Mekanisme pasti oleh keuntungan steroid digunakan tidak begitu jelas ditemukan dalam banyak
kondisi dimana steroid ini digambarkan. Pada berbagai petunjuk dan indikasi menyatakan
penggunaan steroid sebagai empiris. Penggunaan steroid lebih diarahkan ke fase aku saat
serangan, contohnya pada Cerebral Palsy, tapi tidak berefek penuh pada pemulihan total.

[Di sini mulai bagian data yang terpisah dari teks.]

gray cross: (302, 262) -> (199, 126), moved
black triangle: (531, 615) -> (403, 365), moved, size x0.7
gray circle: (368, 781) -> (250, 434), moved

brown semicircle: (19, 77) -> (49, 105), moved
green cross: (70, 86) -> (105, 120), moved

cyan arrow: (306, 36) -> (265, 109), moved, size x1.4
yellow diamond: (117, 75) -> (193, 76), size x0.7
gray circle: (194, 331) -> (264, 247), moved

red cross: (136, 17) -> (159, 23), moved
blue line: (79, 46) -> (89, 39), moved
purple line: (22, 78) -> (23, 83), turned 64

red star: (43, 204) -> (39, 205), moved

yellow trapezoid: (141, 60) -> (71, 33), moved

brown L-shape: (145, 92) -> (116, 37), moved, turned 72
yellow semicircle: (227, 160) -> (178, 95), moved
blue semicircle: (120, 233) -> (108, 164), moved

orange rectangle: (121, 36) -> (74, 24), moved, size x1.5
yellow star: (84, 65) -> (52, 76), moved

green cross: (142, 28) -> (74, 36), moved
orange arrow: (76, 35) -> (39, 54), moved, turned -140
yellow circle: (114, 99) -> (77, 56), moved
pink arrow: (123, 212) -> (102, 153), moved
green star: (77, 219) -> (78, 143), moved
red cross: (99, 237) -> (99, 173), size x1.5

Respon inflamasi di mediasi oleh beberapa bahan-bahan intermediate dan tipe-tipe sel. Efek
anti inflamasi umum dari kortikosteroid antara lain adalah efek dari denyut pembuluh darah,
permiabilitas, dan penekanan dari produksi leukosit dan biosintesis kolagen. Demopilus et al
menerangkan buktti bawa peroksidasi lemak menginduksi radikal-radikal oksigen bebas
membenttuk basis molekul untuk degenerasi neuron postraumatik dan steroid mengambat proses
tersebut. Hall dan Braugter mengamati secara luas dosis-dosis pre-penatalaksanaan
metilprednisolon yang dibutuhkan untuk memproduksi pengaruh anti-oksidan ini, dan pre-
penatalaksanaan dengan dosis yang lebih rendah tidak efektif.
Terapi steroid untuk inlamasi neouropati seperti neuritis optic idiopatik masih menadi
controversial. Sementara glukokortikoid nampak dalam penggunaanya untuk mengurangi rasa
sakit dan memperpendek periode dari kebutaan, ada sedikit bukti bahwa steroid tersebut
mempengaruhi level utama dari penyembuhan visual.

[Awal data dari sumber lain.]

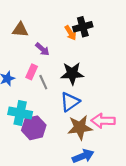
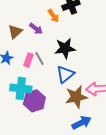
brown triangle: (20, 30) -> (15, 32), moved, turned -42
orange arrow: (70, 33) -> (53, 16), moved
pink rectangle: (32, 72) -> (29, 60), moved

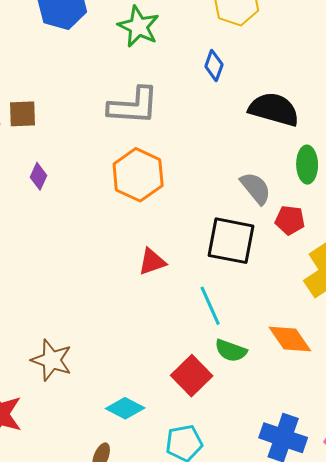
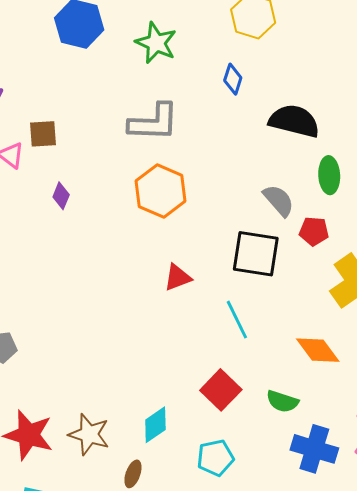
green semicircle: (231, 351) -> (282, 401), moved
brown star: (52, 360) -> (89, 434), moved
cyan diamond: (125, 408) -> (155, 425), turned -60

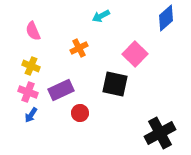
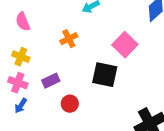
purple rectangle: (61, 90) -> (51, 81), size x0.7

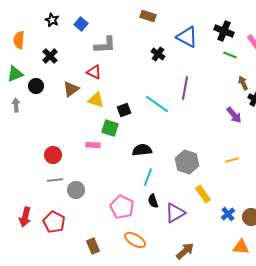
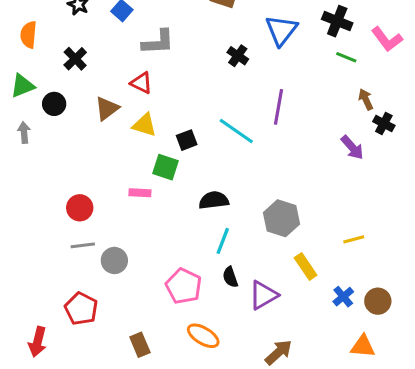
blue triangle: (187, 37) -> (281, 30), turned 40
yellow line: (232, 160) -> (354, 239), moved
red arrow: (25, 217) -> (38, 342), moved

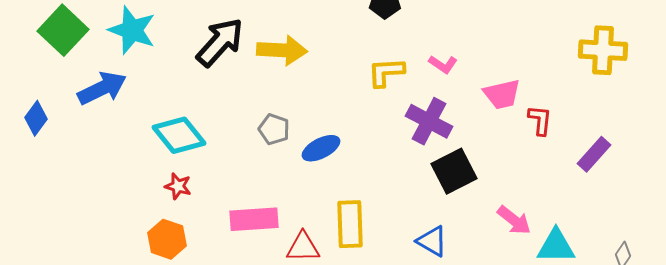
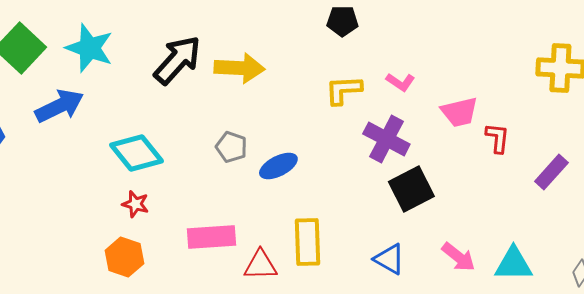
pink arrow: (514, 220) -> (458, 257), moved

Sebagai tambahan dari keuntungan ani inflamasi glukokortikoid, glokokortikoid steroid
memfasilitasi aksi dari neuromuscular junction. Efek-efek yang saling mempengaruhhi dari
steroid ini dapat mengkontribusikan penyembuhan fungsi neuromuskular pada kelainan seperti
inflamasi polyradiculoneuropati (Guilan Barre Syndrom), patologi yang disebabkan inflamasi,
demyelinisasi segmental.
Penggunaan steoid pada tatalaksana Bell’s Palsy
Adour, Stankevitch, dan May telah menyediakan pandangan komprehensiv dalam
penggunaan terapi steroid pada Bell’s Palsy. Kebanyakan pembelajaran akhir-akhir ini mengenai
kegunaan steroid pada Belss Palsy didasarkan pada pasien yang diperlakukan dengan control
sebelumnya.
Berdasarkan penelitian ini, yang menggunakan dosis yang lebih besar dari steroid dan dosis
luas gllukokortikoid dengan dextrran dan pentoxiflin memberikan dampak rata-rata
perkembangan kesembuhan dari pasien yang mendapat tindakan walaupun penatalaksanaan
tersebut tidak menampakkan statistic yang signifikan pada sudi-studi sebelumnya.

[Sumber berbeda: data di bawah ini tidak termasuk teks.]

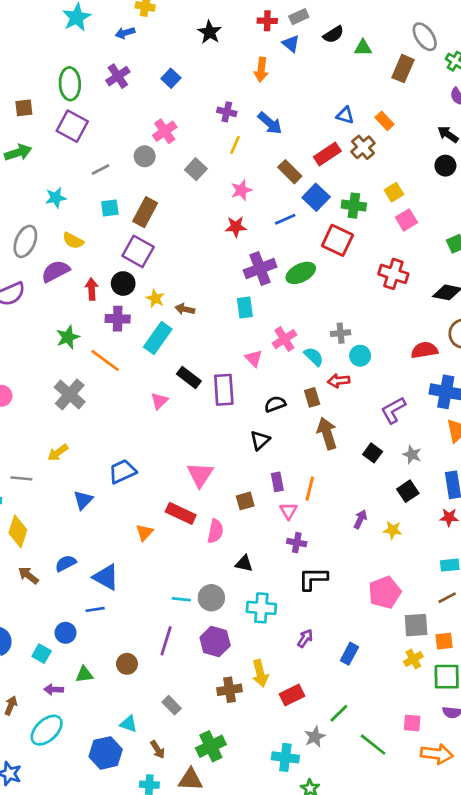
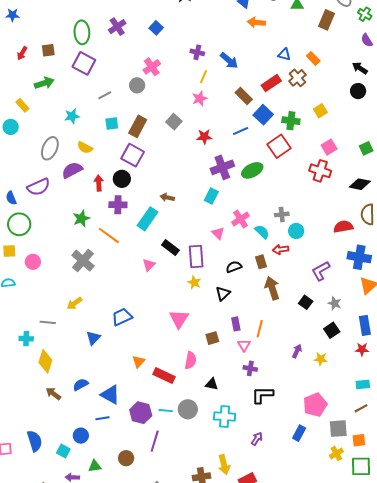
orange arrow: (261, 70) -> (256, 22), moved, turned 90
gray square: (196, 169) -> (174, 122), moved
pink star: (241, 190) -> (200, 99), moved
pink square: (406, 220) -> (329, 147), moved
red square: (337, 240) -> (279, 146), turned 30
yellow star: (155, 298) -> (194, 282), moved
cyan rectangle: (245, 307) -> (211, 196), turned 35
red rectangle: (181, 513) -> (164, 375), moved
purple hexagon: (215, 641) -> (141, 413), moved
blue rectangle: (349, 654) -> (299, 433), moved

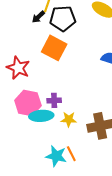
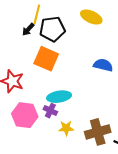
purple cross: (54, 100) -> (50, 111), turned 32
cyan ellipse: (41, 116) -> (59, 97), moved

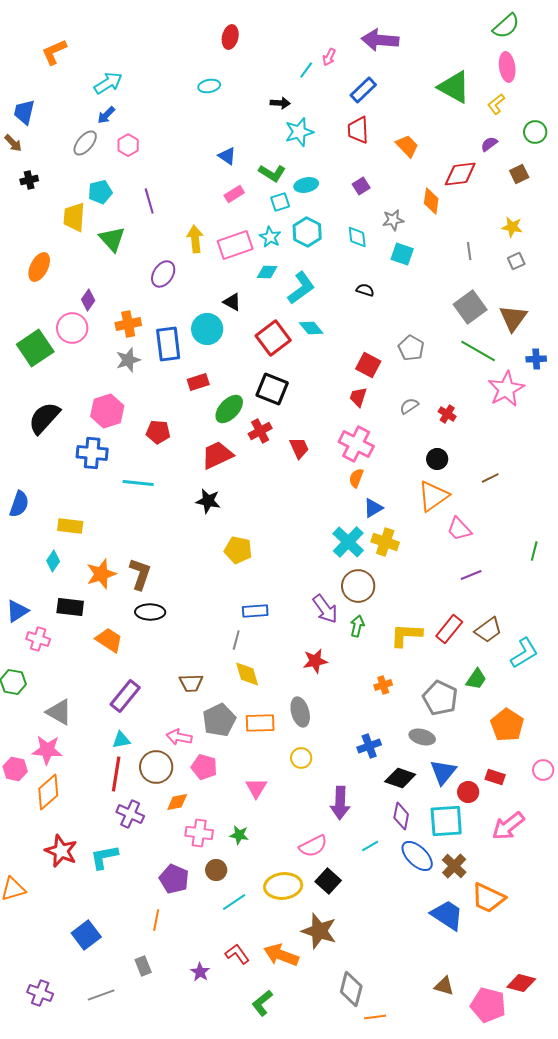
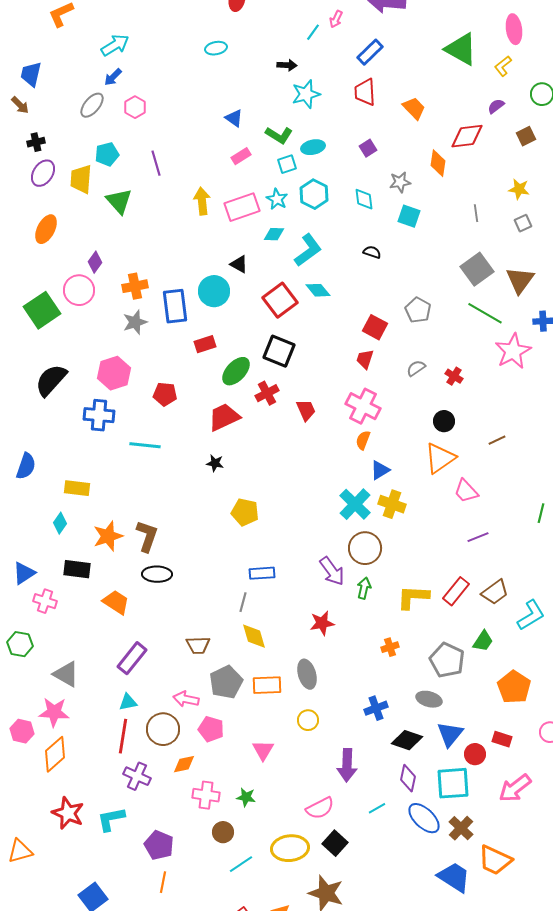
purple ellipse: (163, 274) -> (43, 173), moved
black star: (208, 501) -> (215, 463), size x0.7
purple pentagon: (174, 879) -> (159, 845), moved

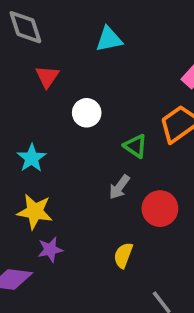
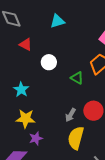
red triangle: (47, 77) -> (26, 45), turned -32
gray arrow: (119, 187) -> (70, 115), moved
yellow semicircle: (123, 255) -> (76, 138), size x1.6

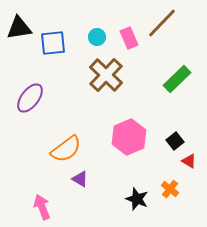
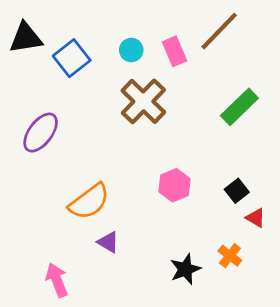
blue square: (53, 43) -> (72, 58), turned -32
pink hexagon: (129, 137) -> (174, 185), size x0.7
black star: (137, 199) -> (185, 269), turned 30

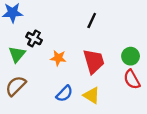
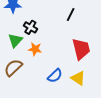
black line: (92, 21) -> (71, 15), moved
orange star: (58, 58) -> (35, 49), moved

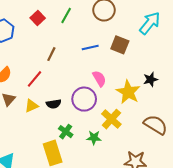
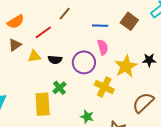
blue line: (90, 47) -> (100, 26), moved
yellow cross: (111, 119) -> (104, 87), turned -30
brown semicircle: (156, 125) -> (143, 103), turned -90
green star: (94, 138) -> (87, 117), moved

Hasil evaluasi dari Stankewicz, steroid diberikan pada pasien Bells Palsy dengan alasan
stetroid dapat:
 Mengurangi resiko denervasi jika diberikan secara dini
 Mencegah atau mengurangi sinkinesis
 Mencegah dari perkembangan inkompit menjadi komplit paralisis
 Mencegah sinkinesis autonomic
Tujuan utama dari terapi glukokortikoid pada facial paralysis akut adalah menginduksi
kontrol anti inflamasi efektif. Regimen dosis glukokortikoid yang optimal untuk penanganan
inflamasi neuritis tergantung dari pemberian kortikosteroid saat proses penyakit berlangsung.
Seperti yang telah ditunjukkan pada respon EEMG, pemberian glokokortikoid pada Bells Palsy
dalam 5-10 hari. Lesi-lesi pada pada organ-organ lain biasanya hilang 1 sampai 2 minggu,
tampaknya pada inflamasi saraf facial (saraf VII) pada virus ini dapat ditangani pada periode
ini.
Strategi pemberian steroid pada Belss Palsy disarankan dengan oral prednisone
(1mg/kgBB/hari)dibagi menjadi 3 dosis tiap harinya selama 7-10 hari. Dosis harian harus
ditappering off setelah 10 hari. Secara teori regimen dosis ini memaksimalkan aktivitas anti
inflamasi sementara meminimalkan efek samping dan konsisten dengan anti inflamasi yang
efektif pada hipersensitiv akut, autoimun, dan kelainan inflamasi lainnya.
Efek samping
Efek samping biasanya manifestasi selama tatalaksana steroid jangka pendek termasuk aksi
hiperglikemik. Harus diwaspadai pemberian steroid pada pasien palsy facial akut yang
berhubungan dengan intoleransi glukosa. Efek samping akut lainnya termasuk perubahan CNS
seperti psychotic breaks, ketidakseimbangan cairan dan elektrolit, dan iritasi gastrointestinal.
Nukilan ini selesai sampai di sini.